Gently boil the potatoes in a generous amount of lightly salted water until tender. Drain well, thoroughly mash, and then transfer to a bowl; cool to room temperature. Add the cheese, egg, green onion, salt, white pepper and nutmeg and mix well to combine. Spread the bread crumbs on the bottom of a wide plate. With cold-water dampened hands, shape 1/4 cup amounts of the potato mixture into 1 inch thick cakes. Set the cakes on the bread crumbs, turn to coat and gently press the crumbs on to help them adhere. Heat the oil in a large non-stick skillet over medium heat. Cook the cakes 3 to 4 minutes per side, or until golden and heated through.

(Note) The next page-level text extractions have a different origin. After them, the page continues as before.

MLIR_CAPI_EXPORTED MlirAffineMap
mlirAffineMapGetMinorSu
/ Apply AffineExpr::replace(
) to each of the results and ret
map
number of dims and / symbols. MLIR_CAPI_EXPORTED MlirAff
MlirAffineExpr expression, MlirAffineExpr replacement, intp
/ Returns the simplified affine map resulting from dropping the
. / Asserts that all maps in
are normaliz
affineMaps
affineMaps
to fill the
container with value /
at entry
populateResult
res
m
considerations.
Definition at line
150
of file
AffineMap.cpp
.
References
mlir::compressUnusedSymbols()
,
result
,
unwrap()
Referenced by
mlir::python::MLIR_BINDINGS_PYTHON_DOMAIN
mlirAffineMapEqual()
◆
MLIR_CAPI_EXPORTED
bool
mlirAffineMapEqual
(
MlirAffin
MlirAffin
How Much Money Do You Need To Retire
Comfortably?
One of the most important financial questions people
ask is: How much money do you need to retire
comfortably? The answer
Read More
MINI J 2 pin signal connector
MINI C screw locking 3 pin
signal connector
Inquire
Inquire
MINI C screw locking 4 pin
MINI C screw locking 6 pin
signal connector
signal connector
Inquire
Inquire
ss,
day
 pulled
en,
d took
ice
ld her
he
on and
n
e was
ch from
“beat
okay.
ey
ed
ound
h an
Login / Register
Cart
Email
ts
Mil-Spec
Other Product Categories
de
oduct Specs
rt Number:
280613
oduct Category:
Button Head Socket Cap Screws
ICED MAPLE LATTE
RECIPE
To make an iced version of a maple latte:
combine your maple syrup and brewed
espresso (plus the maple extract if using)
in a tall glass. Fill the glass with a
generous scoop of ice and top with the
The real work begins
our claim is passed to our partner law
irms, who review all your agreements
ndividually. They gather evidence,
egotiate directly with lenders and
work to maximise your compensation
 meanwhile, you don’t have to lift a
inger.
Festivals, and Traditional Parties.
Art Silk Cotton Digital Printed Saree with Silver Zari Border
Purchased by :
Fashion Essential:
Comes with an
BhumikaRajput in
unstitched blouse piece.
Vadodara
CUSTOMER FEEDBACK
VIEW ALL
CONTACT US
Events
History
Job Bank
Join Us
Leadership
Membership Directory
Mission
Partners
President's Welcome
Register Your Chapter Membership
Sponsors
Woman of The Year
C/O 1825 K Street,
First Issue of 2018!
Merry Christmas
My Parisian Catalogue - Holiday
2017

Note: 1 1/2 pounds of Yukon gold (yellow-fleshed) potatoes, peeled, halved and mashed, should yield about 3 cups of mashed potatoes. This information will be useful if you ever want to make these cakes with mashed potatoes you have leftover from another meal.

Options: Use russet or baking potatoes instead of Yukon gold potatoes. Instead of Swiss cheese, try a different tangy cheese in these cakes, such as Gouda or aged cheddar. Shape and coat the cakes in the breadcrumbs up to a day in advance; wrap and store in the fridge until ready to cook.

Serving Suggestions

Serve these savoury cakes with one of the saucy and comforting main course dishes found in our website recipe collection, such as Braised Lamb Shanks with 20 Cloves of Garlic, Meatball and Winter Vegetable Stew, or Beef Short Ribs Braised with Onion, Thyme and Garlic.